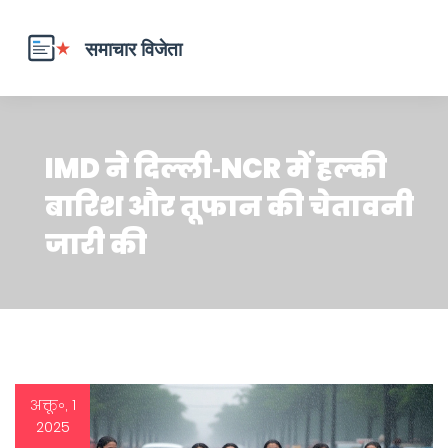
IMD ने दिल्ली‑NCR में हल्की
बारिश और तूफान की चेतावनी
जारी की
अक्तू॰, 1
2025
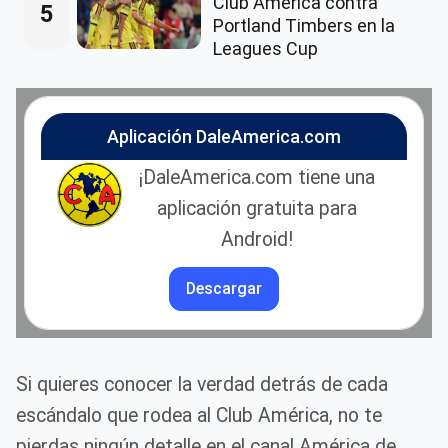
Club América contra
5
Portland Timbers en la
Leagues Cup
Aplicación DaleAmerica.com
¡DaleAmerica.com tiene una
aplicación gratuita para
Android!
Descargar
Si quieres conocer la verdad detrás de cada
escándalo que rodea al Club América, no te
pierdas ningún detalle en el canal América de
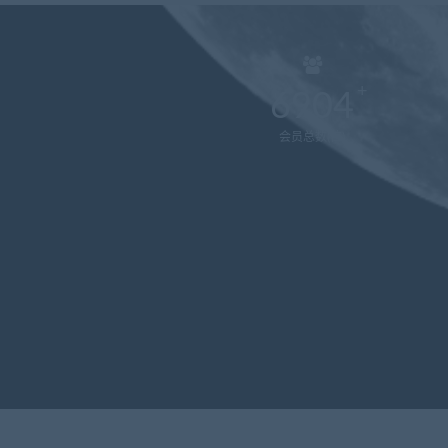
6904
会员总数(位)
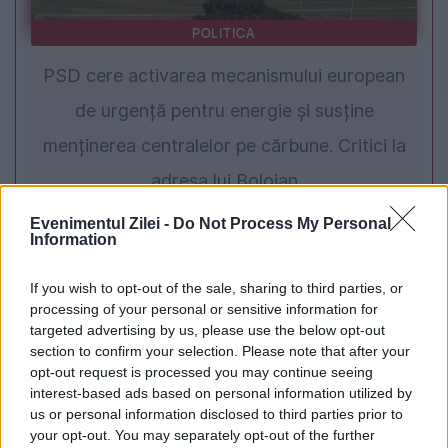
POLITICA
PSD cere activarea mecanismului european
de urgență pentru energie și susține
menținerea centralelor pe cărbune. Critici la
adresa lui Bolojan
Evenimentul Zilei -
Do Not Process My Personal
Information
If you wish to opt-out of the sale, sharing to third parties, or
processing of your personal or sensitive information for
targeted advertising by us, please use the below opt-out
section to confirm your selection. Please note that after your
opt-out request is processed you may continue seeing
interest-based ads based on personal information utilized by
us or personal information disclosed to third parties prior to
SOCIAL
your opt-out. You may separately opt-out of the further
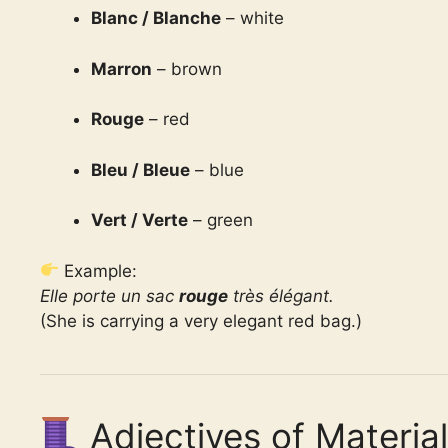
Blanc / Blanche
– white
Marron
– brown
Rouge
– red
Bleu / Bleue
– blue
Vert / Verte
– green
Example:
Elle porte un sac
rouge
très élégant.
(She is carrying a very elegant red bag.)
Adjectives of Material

==

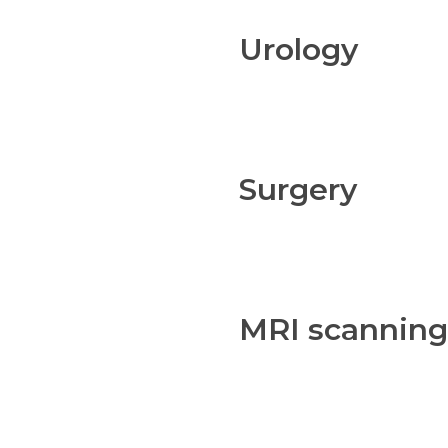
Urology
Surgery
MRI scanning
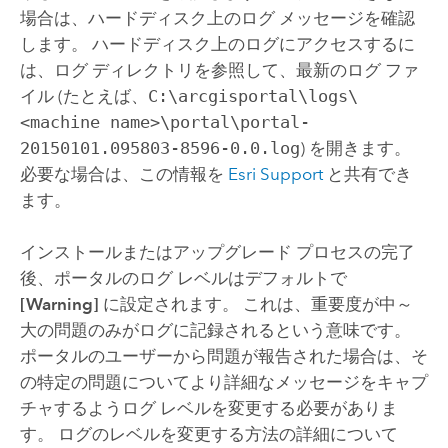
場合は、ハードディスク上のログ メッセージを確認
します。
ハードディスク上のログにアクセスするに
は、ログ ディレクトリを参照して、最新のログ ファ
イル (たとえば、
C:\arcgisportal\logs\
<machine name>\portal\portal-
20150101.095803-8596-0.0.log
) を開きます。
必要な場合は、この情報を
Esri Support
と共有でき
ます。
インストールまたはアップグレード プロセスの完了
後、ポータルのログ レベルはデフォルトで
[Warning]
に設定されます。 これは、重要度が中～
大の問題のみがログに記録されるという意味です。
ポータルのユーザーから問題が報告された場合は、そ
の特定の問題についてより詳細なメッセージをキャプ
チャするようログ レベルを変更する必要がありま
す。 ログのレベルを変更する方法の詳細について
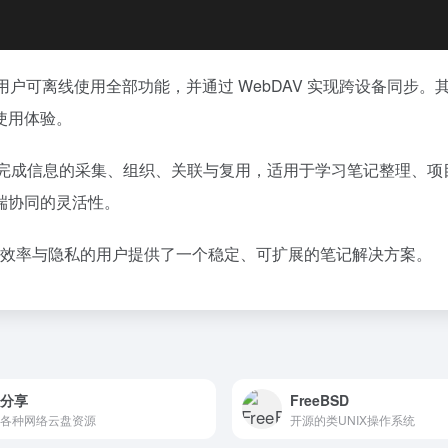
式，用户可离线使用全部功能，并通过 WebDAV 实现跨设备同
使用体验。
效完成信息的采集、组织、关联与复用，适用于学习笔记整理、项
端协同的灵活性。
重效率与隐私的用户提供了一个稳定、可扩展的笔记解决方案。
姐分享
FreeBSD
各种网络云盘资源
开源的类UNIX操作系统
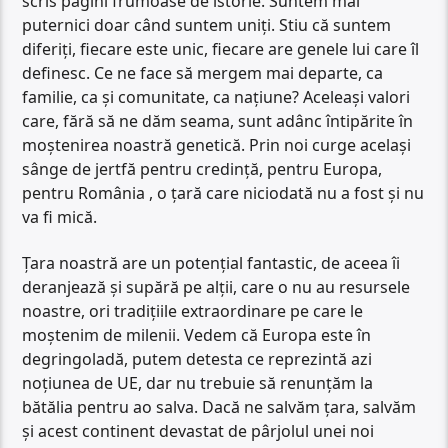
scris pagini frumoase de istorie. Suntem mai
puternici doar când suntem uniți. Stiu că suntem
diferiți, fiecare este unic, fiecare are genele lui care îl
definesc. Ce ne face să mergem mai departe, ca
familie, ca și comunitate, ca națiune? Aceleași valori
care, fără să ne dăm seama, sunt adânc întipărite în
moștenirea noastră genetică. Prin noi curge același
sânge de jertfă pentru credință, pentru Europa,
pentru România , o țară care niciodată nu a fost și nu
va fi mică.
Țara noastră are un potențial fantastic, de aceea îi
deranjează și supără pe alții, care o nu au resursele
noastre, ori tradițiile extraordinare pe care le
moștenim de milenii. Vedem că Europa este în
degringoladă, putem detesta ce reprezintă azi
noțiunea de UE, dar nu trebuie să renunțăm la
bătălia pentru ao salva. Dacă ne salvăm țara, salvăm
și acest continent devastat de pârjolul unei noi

EXERCISE PROMPT |
Your answer should be the exact lines above from the one containing "は、ログ ディレクトリを参照して、最新のログ ファ" through the one containing "va fi mică.", with both end lines kept and the pictures removed, please.

FINISHED TASK |
は、ログ ディレクトリを参照して、最新のログ ファ
イル (たとえば、
C:\arcgisportal\logs\
<machine name>\portal\portal-
20150101.095803-8596-0.0.log
) を開きます。
必要な場合は、この情報を
Esri Support
と共有でき
ます。
インストールまたはアップグレード プロセスの完了
後、ポータルのログ レベルはデフォルトで
[Warning]
に設定されます。 これは、重要度が中～
大の問題のみがログに記録されるという意味です。
ポータルのユーザーから問題が報告された場合は、そ
の特定の問題についてより詳細なメッセージをキャプ
チャするようログ レベルを変更する必要がありま
す。 ログのレベルを変更する方法の詳細について
式，用户可离线使用全部功能，并通过 WebDAV 实现跨设备同
使用体验。
效完成信息的采集、组织、关联与复用，适用于学习笔记整理、项
端协同的灵活性。
重效率与隐私的用户提供了一个稳定、可扩展的笔记解决方案。
姐分享
FreeBSD
各种网络云盘资源
开源的类UNIX操作系统
scris pagini frumoase de istorie. Suntem mai
puternici doar când suntem uniți. Stiu că suntem
diferiți, fiecare este unic, fiecare are genele lui care îl
definesc. Ce ne face să mergem mai departe, ca
familie, ca și comunitate, ca națiune? Aceleași valori
care, fără să ne dăm seama, sunt adânc întipărite în
moștenirea noastră genetică. Prin noi curge același
sânge de jertfă pentru credință, pentru Europa,
pentru România , o țară care niciodată nu a fost și nu
va fi mică.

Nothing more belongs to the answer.